Washington, D.C., March 21, 2024 — Bipartisan congressional leaders have announced a $100 million increase for Alzheimer’s and dementia research funding at the National Institutes of Health (NIH) for fiscal year 2024 (FY24). The bill also includes $34 million to fund and continue to implement the BOLD Infrastructure for Alzheimer’s Act (P.L. 115-406). Throughout the FY24 appropriations process, the Alzheimer’s Association, the Alzheimer’s Impact Movement (AIM) and their dedicated volunteers throughout the nation have advocated for a research funding increase and BOLD funding.

“Because of this additional $100 million in Alzheimer’s research funding, scientists will be able to drive innovation and accelerate improvements in care, treatment and prevention for Alzheimer’s and all other dementia,” said Robert Egge, Alzheimer’s Association chief public policy officer and AIM president. “Thank you to our dedicated advocates and bipartisan congressional champions for their support and commitment to the Alzheimer’s community.”

Chair Patty Murray (D-Wash.), Vice Chair Susan Collins (R-Maine), Chair Tammy Baldwin (D-Wis.), Ranking Member Shelley Moore Capito (R-W. Va.) in the Senate and Chair Kay Granger (R-Texas), Ranking Member Rosa DeLauro (D-Conn.) and Chair Robert Aderholt (R-Ala.) in the House were instrumental in securing this critical funding. This announcement demonstrates a continued, bipartisan commitment to advancing Alzheimer’s and dementia research and public health.

When the National Alzheimer’s Project Act (NAPA) — legislation championed by the Alzheimer’s Association and AIM — was signed into law, the federal government invested just $448 million annually. Added to current NIH spending, the annual Alzheimer’s and dementia research funding by the federal government will be as much as $3.8 billion.

In addition to supporting new research into Alzheimer’s and all other dementia, the appropriations package includes $34 million to fund the BOLD Infrastructure for Alzheimer’s Act. Passed with overwhelming bipartisan support in December 2018, the law directs the Centers for Disease Control and Prevention (CDC) to strengthen the public health infrastructure across the country by implementing effective Alzheimer's interventions focused on public health issues such as increasing early detection and diagnosis, reducing risk, and supporting the needs of caregivers.

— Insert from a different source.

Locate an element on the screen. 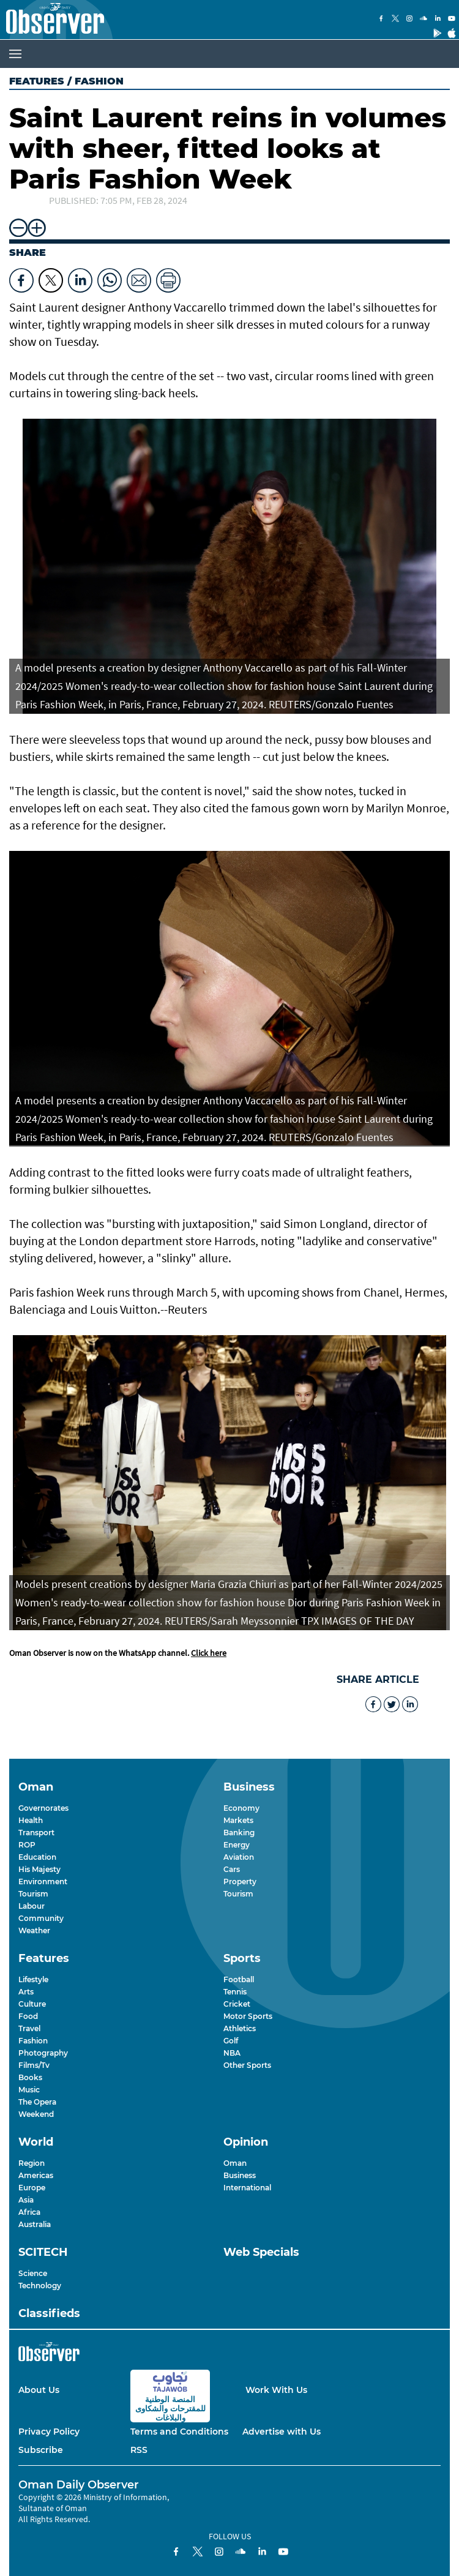  Advertise with Us is located at coordinates (281, 2431).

The BOLD Act expires soon, but progress is being made to advance the BOLD Infrastructure for Alzheimer’s Reauthorization Act, which would reauthorize this critical law. 

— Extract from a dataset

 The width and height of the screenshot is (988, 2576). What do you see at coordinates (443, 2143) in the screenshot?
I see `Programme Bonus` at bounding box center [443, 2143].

“Alzheimer’s is a devastating disease impacting families and communities throughout the nation,” said Egge. “With this congressional action, we will stay on the path to discovering scientific breakthroughs. We are grateful to Congress for their ongoing support in the fight against Alzheimer’s and other dementia.”

The House and Senate are expected to pass the FY24 appropriations bill and advance it to the president, where it is expected to be signed into law.